Institutional flows favor liquidity and safety

The most significant shift in cryptocurrency since the last classic altcoin season is the rapid growth of regulated infrastructure and institutional access points.

Bitcoin now has mainstream distribution mechanisms, such as spot exchange-traded funds and institutional custody products, designed for large allocators. These allocators prioritize deep liquidity, minimal slippage, and protection from headline risk.

Large capital allocators rarely deploy a scattered strategy across dozens of tokens. Instead, they purchase what clears their internal risk committees.

This usually means selecting the asset with the longest history, the deepest liquidity, and the clearest market positioning.

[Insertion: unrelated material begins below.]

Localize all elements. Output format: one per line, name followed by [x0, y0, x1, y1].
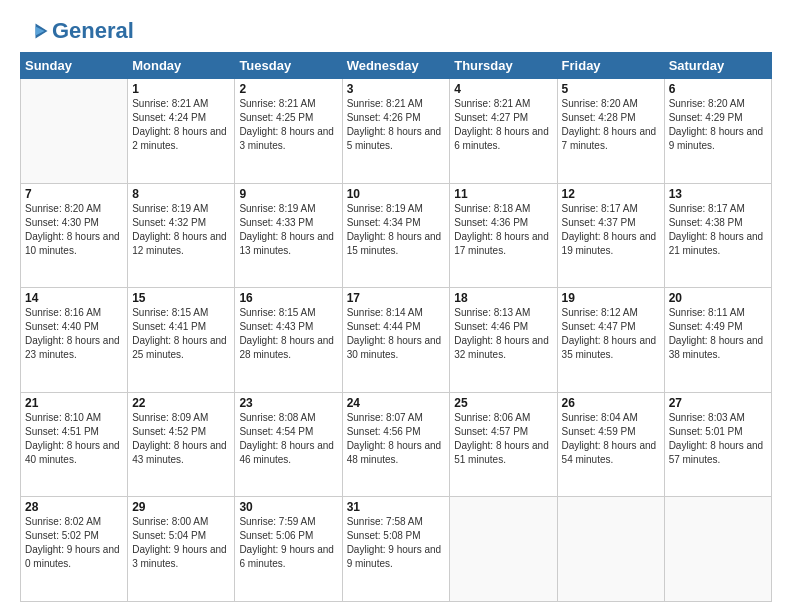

Even when institutional investors seek exposure to the broader cryptocurrency market, they typically begin with Bitcoin and expand only later.

Recent fund flow data illustrates a strong bias toward quality over speculative altcoins.

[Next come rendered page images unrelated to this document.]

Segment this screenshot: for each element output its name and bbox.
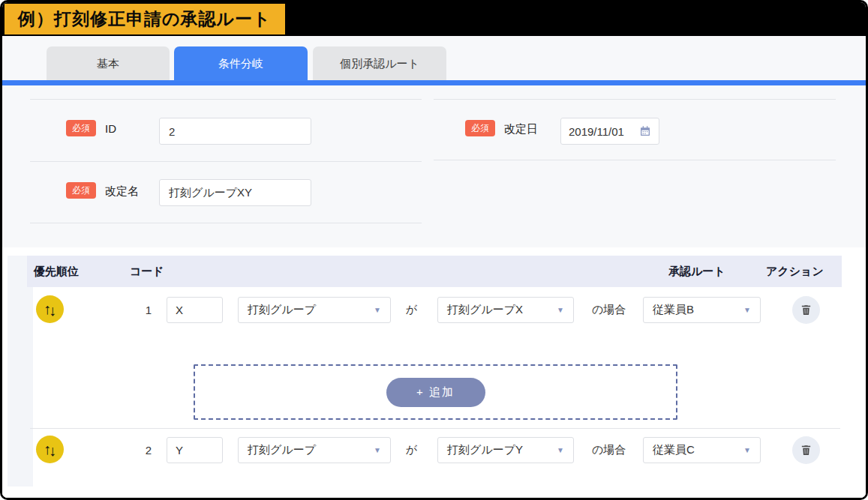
- add-rule-button[interactable]: + 追加: [386, 378, 485, 407]
- connector-case: の場合: [592, 437, 626, 463]
- condition-value-select[interactable]: 打刻グループY ▼: [437, 437, 574, 463]
- condition-subject-value: 打刻グループ: [248, 303, 316, 317]
- tab-individual-approval-route[interactable]: 個別承認ルート: [313, 46, 446, 81]
- delete-row-button[interactable]: [792, 436, 820, 464]
- revision-name-label: 改定名: [105, 184, 139, 199]
- condition-subject-value: 打刻グループ: [248, 443, 316, 457]
- calendar-icon[interactable]: [639, 125, 651, 137]
- divider: [30, 428, 840, 429]
- page-title: 例）打刻修正申請の承認ルート: [18, 7, 272, 31]
- tab-basic[interactable]: 基本: [47, 46, 170, 81]
- top-black-bar: 例）打刻修正申請の承認ルート: [2, 2, 866, 36]
- code-input[interactable]: [167, 437, 223, 463]
- header-approval-route: 承認ルート: [668, 256, 725, 287]
- approver-select[interactable]: 従業員C ▼: [643, 437, 761, 463]
- chevron-down-icon: ▼: [374, 306, 381, 314]
- arrow-down-icon: ↓: [49, 303, 56, 318]
- id-field-label: ID: [105, 122, 116, 135]
- chevron-down-icon: ▼: [743, 306, 751, 314]
- chevron-down-icon: ▼: [743, 446, 751, 454]
- header-action: アクション: [766, 256, 824, 287]
- divider: [434, 99, 836, 100]
- required-badge: 必須: [66, 182, 96, 199]
- tab-conditional-branch[interactable]: 条件分岐: [174, 46, 308, 81]
- approver-value: 従業員C: [653, 443, 695, 457]
- chevron-down-icon: ▼: [557, 306, 564, 314]
- priority-number: 1: [140, 297, 158, 323]
- condition-value-select[interactable]: 打刻グループX ▼: [437, 297, 574, 323]
- example-title-banner: 例）打刻修正申請の承認ルート: [5, 4, 285, 34]
- id-input[interactable]: [159, 118, 311, 145]
- arrow-down-icon: ↓: [49, 443, 56, 458]
- condition-subject-select[interactable]: 打刻グループ ▼: [238, 297, 391, 323]
- app-window: 例）打刻修正申請の承認ルート 基本 条件分岐 個別承認ルート 必須 ID 必須 …: [0, 0, 868, 500]
- tab-basic-label: 基本: [97, 57, 119, 71]
- rules-table-section: 優先順位 コード 承認ルート アクション ↑↓ 1 打刻グループ ▼ が 打刻グ…: [2, 247, 866, 498]
- divider: [30, 223, 422, 223]
- revision-date-value: 2019/11/01: [569, 125, 624, 138]
- header-code: コード: [130, 256, 164, 287]
- active-tab-underline: [2, 80, 866, 85]
- revision-name-input[interactable]: [159, 179, 311, 206]
- main-content: 基本 条件分岐 個別承認ルート 必須 ID 必須 改定日 2019/11/01 …: [2, 36, 866, 498]
- revision-date-input[interactable]: 2019/11/01: [560, 118, 659, 145]
- required-badge: 必須: [66, 120, 96, 136]
- revision-date-label: 改定日: [504, 122, 538, 136]
- drag-reorder-handle[interactable]: ↑↓: [36, 295, 64, 323]
- code-input[interactable]: [167, 297, 223, 323]
- condition-value-value: 打刻グループX: [447, 303, 523, 317]
- add-rule-dropzone: + 追加: [194, 364, 677, 420]
- divider: [30, 161, 422, 162]
- delete-row-button[interactable]: [792, 296, 820, 324]
- drag-reorder-handle[interactable]: ↑↓: [36, 436, 64, 463]
- connector-if: が: [406, 437, 417, 463]
- condition-subject-select[interactable]: 打刻グループ ▼: [238, 437, 391, 463]
- header-priority: 優先順位: [34, 256, 79, 287]
- table-left-gutter: [8, 256, 33, 487]
- table-header-row: 優先順位 コード 承認ルート アクション: [27, 256, 842, 287]
- divider: [30, 99, 422, 100]
- tab-individual-approval-route-label: 個別承認ルート: [340, 57, 419, 71]
- tab-conditional-branch-label: 条件分岐: [218, 57, 263, 71]
- chevron-down-icon: ▼: [557, 446, 564, 454]
- divider: [434, 160, 836, 160]
- required-badge: 必須: [465, 120, 495, 136]
- trash-icon: [800, 444, 812, 457]
- approver-value: 従業員B: [653, 303, 694, 317]
- connector-case: の場合: [592, 297, 626, 323]
- condition-value-value: 打刻グループY: [447, 443, 523, 457]
- approver-select[interactable]: 従業員B ▼: [643, 297, 761, 323]
- chevron-down-icon: ▼: [374, 446, 381, 454]
- connector-if: が: [406, 297, 417, 323]
- priority-number: 2: [140, 437, 158, 463]
- trash-icon: [800, 304, 812, 316]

According to CoinShares weekly report, cryptocurrency investment products logged a fourth consecutive week of outflows. These outflows totaled $3.74 billion over four weeks, including $173 million in the latest week alone.

Bitcoin and Ethereum were the primary sources of these redemptions, with losses of $133 million and $85.1 million, respectively.

Concurrently, a handful of major alternative tokens saw inflows, with XRP gaining $33.4 million and Solana adding $31 million.

This selective flow indicates that investors are not chasing a broad altcoin rally. They are choosing a few liquid names while remaining highly defensive.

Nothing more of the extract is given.